Archive for September 12, 2025

Life

Digital Detox

It’s already starting to feel like fall. The first hints of gold are showing in the trees, and when there’s a gust of wind, leaves fall. It’s been pretty chilly overnight, so it’s still cold in the mornings, gets warm in the afternoon, then it’s cool again as soon as the sun sets. I started regularly wearing my lightweight hoodie in August. This was one of the main reasons I moved away from Texas. I wanted more fall. In Texas, it’s warm through October, then sort of starts looking and feeling like fall around Thanksgiving, aside from spurts of cool weather that last a day or two. Here, we had “Texas October” in August, and fall-like weather will last through Thanksgiving.

But we’re about to get another warmish spell, close to Texas October, and wouldn’t you know it, it’s hitting the weekend we’re having a church and choir retreat up in the mountains. There’s an Episcopalian retreat center that apparently started as a camp-type place, but then it ended up incorporating what was once a Victorian spa resort, the place people went from Washington, D.C., to “take the waters” and get away from the heat and humidity on the coast during the summer. Now the old Victorian hotels are part of this retreat center. It may be a bit warm for hiking, but it’ll be nice for sitting around a bonfire at night.

Since I finished this round of revisions on Rydding Village book 4, I’m making a day of the trip up there. Along the way I’m planning to visit the New Market battlefield and the Civil War museum there. I just watched the Ken Burns Civil War series from PBS, so now I’m trying to get around to some of the related sites in this area. The house three doors down was used as a military hospital during the war (the person who lives there now says there are blood stains still in the wood floors), and I can see a cemetery with a war section from my front windows, so since I’m surrounded by this history I figure I need to learn more. That was never an era in history I was that interested in.

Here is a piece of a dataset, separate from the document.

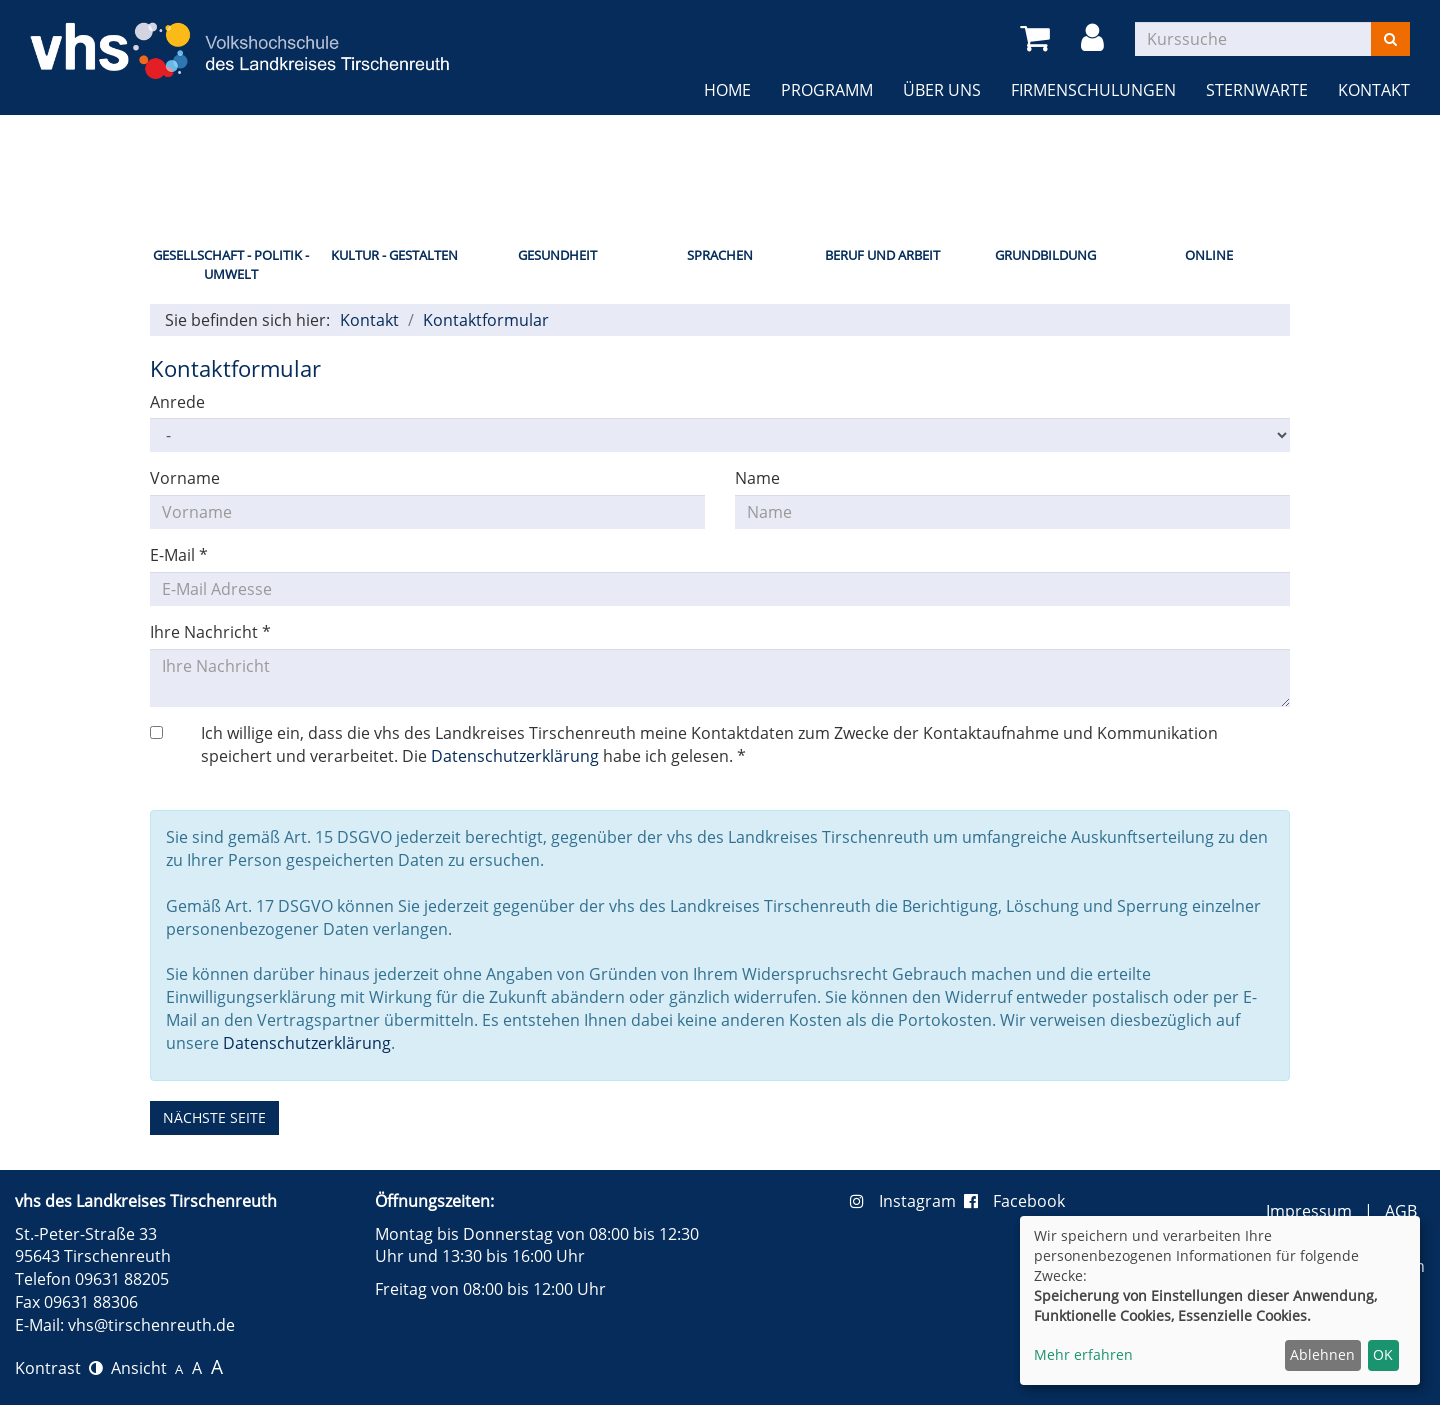  I want to click on Grundbildung, so click(1045, 255).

There’s also a regionally famous potato chip factory near the museum, where you can watch them making the chips, get samples, and buy some, so I may do that while I’m nearby.

Then we’ll see if my voice has recovered enough to do three days of choir rehearsals. We won’t be rehearsing the whole time. There will be other activities and a lot of free time. I’m bringing books to read and some notebooks to write in, since there’s no Internet. It’ll be a good time for an online detox. Then I’ll be ready for a round of edits.